• [Provided data]:

..........

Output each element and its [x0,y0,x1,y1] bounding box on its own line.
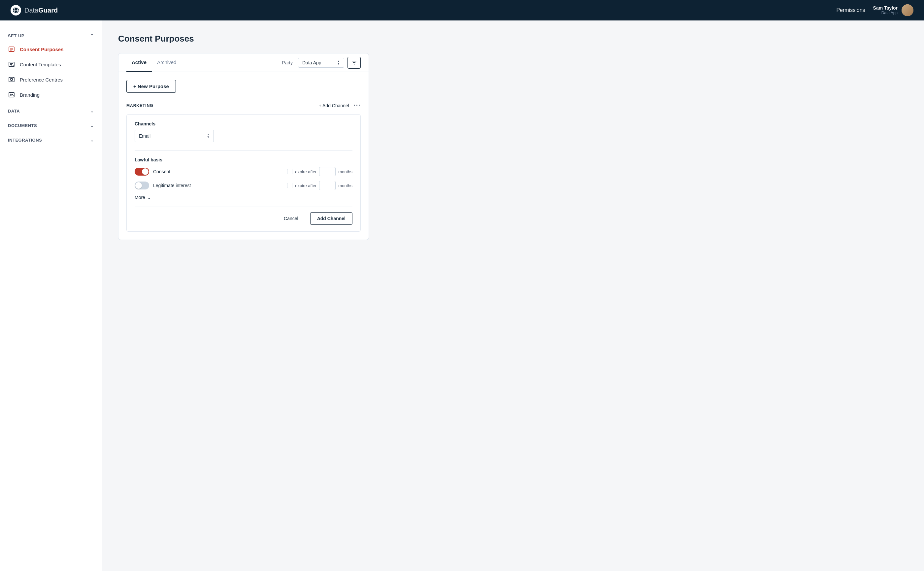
logo-icon [11,5,21,15]
sidebar-section-setup-title: SET UP [8,33,25,38]
footer-divider [135,207,352,207]
sidebar-section-integrations-title: INTEGRATIONS [8,137,42,143]
legitimate-interest-toggle-thumb [135,182,142,189]
sidebar-section-setup: SET UP ⌃ Consent Purposes [0,30,102,102]
sidebar-section-data: DATA ⌄ [0,105,102,117]
layout: SET UP ⌃ Consent Purposes [0,20,924,571]
sidebar-section-integrations-header[interactable]: INTEGRATIONS ⌄ [0,134,102,146]
more-link[interactable]: More ⌄ [135,195,352,200]
section-actions: + Add Channel ··· [319,102,361,109]
channel-select[interactable]: Email ▲ ▼ [135,130,214,142]
consent-months-label: months [338,169,352,174]
legitimate-expire-group: expire after months [287,181,352,190]
marketing-section-header: MARKETING + Add Channel ··· [126,102,361,109]
chevron-down-icon-documents: ⌄ [90,123,94,128]
legitimate-expire-checkbox[interactable] [287,183,292,188]
main-content: Consent Purposes Active Archived Party D… [102,20,924,571]
legitimate-interest-label: Legitimate interest [153,183,287,188]
more-label: More [135,195,145,200]
sidebar-item-consent-purposes[interactable]: Consent Purposes [0,42,102,57]
user-name: Sam Taylor [873,5,898,11]
add-channel-link[interactable]: + Add Channel [319,103,349,108]
consent-purposes-card: Active Archived Party Data App ▲ ▼ [118,53,369,240]
legitimate-interest-row: Legitimate interest expire after months [135,181,352,190]
new-purpose-button[interactable]: + New Purpose [126,80,176,93]
tabs-row: Active Archived Party Data App ▲ ▼ [119,54,369,72]
user-info: Sam Taylor Data App [873,4,913,16]
more-options-button[interactable]: ··· [354,102,361,109]
sidebar-section-data-title: DATA [8,109,20,114]
sidebar-item-branding-label: Branding [20,92,40,98]
chevron-down-icon: ⌄ [147,195,151,200]
branding-icon [8,91,15,98]
consent-row: Consent expire after months [135,167,352,176]
sidebar-section-documents-header[interactable]: DOCUMENTS ⌄ [0,119,102,131]
content-templates-icon [8,61,15,68]
consent-toggle-thumb [142,168,148,175]
user-app: Data App [873,11,898,15]
marketing-label: MARKETING [126,103,153,108]
sidebar-item-preference-centres[interactable]: Preference Centres [0,72,102,87]
chevron-down-icon-data: ⌄ [90,108,94,114]
svg-point-12 [11,79,12,80]
sidebar-item-content-templates-label: Content Templates [20,62,61,67]
channel-config-card: Channels Email ▲ ▼ Lawful basis [126,114,361,232]
party-select-value: Data App [302,60,335,65]
sidebar-item-preference-centres-label: Preference Centres [20,77,63,82]
avatar[interactable] [902,4,913,16]
user-text: Sam Taylor Data App [873,5,898,15]
sidebar-item-content-templates[interactable]: Content Templates [0,57,102,72]
sidebar: SET UP ⌃ Consent Purposes [0,20,102,571]
party-select[interactable]: Data App ▲ ▼ [298,58,344,68]
page-title: Consent Purposes [118,34,908,44]
chevron-up-icon: ⌃ [90,33,94,38]
top-navigation: DataGuard Permissions Sam Taylor Data Ap… [0,0,924,20]
chevron-down-icon-integrations: ⌄ [90,137,94,143]
lawful-basis-title: Lawful basis [135,157,352,162]
permissions-link[interactable]: Permissions [836,7,865,13]
card-body: + New Purpose MARKETING + Add Channel ··… [119,72,369,240]
sidebar-item-consent-purposes-label: Consent Purposes [20,46,64,52]
legitimate-months-label: months [338,183,352,188]
tabs-right: Party Data App ▲ ▼ [282,57,361,69]
cancel-button[interactable]: Cancel [277,212,305,225]
consent-expire-input[interactable] [319,167,336,176]
svg-line-14 [12,77,14,79]
consent-label: Consent [153,169,287,174]
channel-select-arrows: ▲ ▼ [207,133,210,139]
sidebar-item-branding[interactable]: Branding [0,87,102,102]
svg-rect-10 [12,65,13,66]
legitimate-expire-input[interactable] [319,181,336,190]
avatar-image [902,4,913,16]
logo-text: DataGuard [25,6,58,14]
channel-select-value: Email [139,133,151,139]
divider-1 [135,150,352,151]
consent-toggle[interactable] [135,168,149,176]
nav-right: Permissions Sam Taylor Data App [836,4,913,16]
party-select-arrows: ▲ ▼ [337,60,340,65]
consent-expire-text: expire after [295,169,316,174]
consent-expire-checkbox[interactable] [287,169,292,174]
svg-line-13 [9,77,11,79]
tab-archived[interactable]: Archived [152,54,182,72]
tab-active[interactable]: Active [126,54,152,72]
sidebar-section-integrations: INTEGRATIONS ⌄ [0,134,102,146]
sidebar-section-setup-header[interactable]: SET UP ⌃ [0,30,102,42]
channels-label: Channels [135,121,352,127]
preference-centres-icon [8,76,15,83]
legitimate-interest-toggle[interactable] [135,182,149,190]
sidebar-section-documents-title: DOCUMENTS [8,123,37,128]
sidebar-section-documents: DOCUMENTS ⌄ [0,119,102,131]
consent-purposes-icon [8,46,15,53]
logo: DataGuard [11,5,58,15]
sidebar-section-data-header[interactable]: DATA ⌄ [0,105,102,117]
legitimate-expire-text: expire after [295,183,316,188]
card-footer: Cancel Add Channel [135,212,352,225]
filter-button[interactable] [347,57,361,69]
party-label: Party [282,60,293,65]
add-channel-action-button[interactable]: Add Channel [310,212,352,225]
consent-expire-group: expire after months [287,167,352,176]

..........

• [Required action]:
Whichever lines of the data include the word "user", pull them out.

• [Solution to the problem]:
user-name: Sam Taylor [873,5,898,11]
user-info: Sam Taylor Data App [873,4,913,16]
user-app: Data App [873,11,898,15]
user-text: Sam Taylor Data App [873,5,898,15]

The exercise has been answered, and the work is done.